They were not even sure if they were going to allow me to live with them. My supposed best friend could not make the final decision on his own. He had to make sure it was clear with the “lady” of the house. I guess in some ways he could not be blamed, there was a sort of allure about her that could not be denied, the way she looked, her scent, yea I guess I could see why he did not want to upset her. He is gone a lot too, so I am sure that played into the decision. It would just be her and I together alone in the apartment most of the time, and I cannot put my finger on who that worried more her or him. What did he have to be worried about? I am loyal…We are best friends for God’s sake.
As the months went by I think we all became gradually more comfortable with the living situation. I suppose myself especially, I had the run of the place, and she began to warm up to me. My friend was always at work, so she and I began to spend a lot of time together. At first I would get the feeling she did not want me around, but as time went on she seemed to enjoy me there. I started to be there all the time, when she cooked, when she ate, I was there. When she watched her shows, I watched her. There was something about her that I could not take my eyes off. She had long thick black hair, well-endowed top and bottom. She always wore sweatpants pulled up just below the knee and a tank top that induced the imagination as you peered down the darkening recess between her breasts. Just the slightest amount of skin revealed itself between the sweatpants and the tank top displaying her delicate white skin, like the color of a pearl, and as a pearl is the most beautiful gem in the ocean, I began to see her as the most beautiful creature on land.
She started to do odd things that made me feel both an intense excitement and an overwhelming guilt. It was almost as if she was intentionally tempting me The first time she left the bedroom door open after showering I anchored myself on the couch. My will, and loyalty being my only defense against my nature my need to see her how I know she is right now. “is she inviting me” I thought to myself. Was she putting it on me to break the trust my friend obviously has for the both of us? My poor best friend thinks he found his Juliet, while I fear I have taken up residence with Madame Bovary.

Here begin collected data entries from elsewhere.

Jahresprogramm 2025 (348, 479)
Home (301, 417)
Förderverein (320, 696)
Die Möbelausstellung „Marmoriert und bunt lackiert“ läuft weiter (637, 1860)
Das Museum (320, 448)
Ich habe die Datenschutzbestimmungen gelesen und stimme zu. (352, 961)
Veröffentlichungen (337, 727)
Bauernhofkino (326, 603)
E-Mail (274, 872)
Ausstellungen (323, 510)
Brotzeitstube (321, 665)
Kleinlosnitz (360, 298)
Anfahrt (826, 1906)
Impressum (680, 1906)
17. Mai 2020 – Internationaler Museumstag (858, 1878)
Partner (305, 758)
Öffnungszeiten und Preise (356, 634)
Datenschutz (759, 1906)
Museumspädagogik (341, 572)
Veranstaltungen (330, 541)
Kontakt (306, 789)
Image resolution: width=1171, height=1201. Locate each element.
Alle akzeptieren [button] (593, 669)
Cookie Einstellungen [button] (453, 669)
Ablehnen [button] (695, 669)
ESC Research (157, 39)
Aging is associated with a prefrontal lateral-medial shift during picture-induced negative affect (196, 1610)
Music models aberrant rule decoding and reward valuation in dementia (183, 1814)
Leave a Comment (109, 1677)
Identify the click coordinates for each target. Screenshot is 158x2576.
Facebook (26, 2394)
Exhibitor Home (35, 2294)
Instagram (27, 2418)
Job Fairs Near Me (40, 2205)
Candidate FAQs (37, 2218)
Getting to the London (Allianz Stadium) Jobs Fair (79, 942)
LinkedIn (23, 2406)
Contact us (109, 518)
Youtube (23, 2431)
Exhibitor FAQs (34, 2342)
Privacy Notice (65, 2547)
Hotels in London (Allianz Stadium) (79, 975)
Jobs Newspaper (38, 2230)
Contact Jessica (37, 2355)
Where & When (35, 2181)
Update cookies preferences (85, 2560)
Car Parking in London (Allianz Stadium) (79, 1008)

When it happened again, when she got out of the shower and left the door open there was not enough will left in me not to see what has been consuming my thoughts for months. Like a sailor to a siren, I was hopelessly drawn to her. I watched as she dropped the towel to the ground. My eyes traveled from the tips of her toes, up to her legs. The transition of color from her legs to the parts of her body untouched by the sun caused my arousal. The tans to the soft white and into the dark recesses, the beauty was beyond words. She slowly dried her body. She bent down in front of me to dry her legs. She dried her breast and slowly got dressed. It was the most erotic thing I had ever seen in my entire life. I could have happily remained in that moment for a lifetime. Although our eyes never met we knew what was happening, we knew we had crossed a line. This exhibition fell just short of proposition, I did not know how to interpret it. I slowly walked away, grateful.
A couple of days had gone by and we were sitting on the couch watching a movie. Her feet rested on my leg so I genuinely could not tell you what movie, I could not recite a word of it if I tried. I was fixated on her touch on my leg. I sit there staring at the tv, as does she. I take the gentile press of her toes on me as a subtle sexual offering. I wonder to myself if I am reading the situation accurately, or have I become obsessed with her. One of her legs drop to the floor and she drags her pointed toe up and down a fallen blanket. My heart begins to beat faster. I think I understand this gesture as a sign that she is wanting me to act. Her body is speaking to me as she faces the tv. I think to myself if she makes one more incitement of intimacy then I have to take my opportunity. That is when her legs open slightly, her foot slides behind my back pushing up the sweatpants to reveal her thick welcoming thigh. She continues not to face me but as fast as my heart beats I can see her chest increase its breath I watch her full creamy breasts heave up and down, and it puts me into a trance. With animal magnetism I press myself against her. I drag my nose up the inside of her trembling thigh. She faces the tv, I breathe her in, I breathe her in, I breathe in the dark pale humidity between her legs. I do not dare look at her face in fear that guilt still has a chance against my desire. Instead, I look down at her hanging foot. I watch as the delicate white foot turns red with pressure as if she is about to be overcome with guilty resistance. I crawl further up her and watch as her foot releases to its submissive pure white, she has relented to her desire and that is when I close my eyes and drag my tongue.
A chaotic second later I am ripped from my moments of bliss as a rush of reality enters the room. I had lost track of time. She must have lost track of time. The door opened and there was my best friend. I felt immediate shame. He aggressively grabbed my collar and dragged me onto the pillow on the floor. He yelled to her that he had told her he did not want me on the furniture…some best friend he is.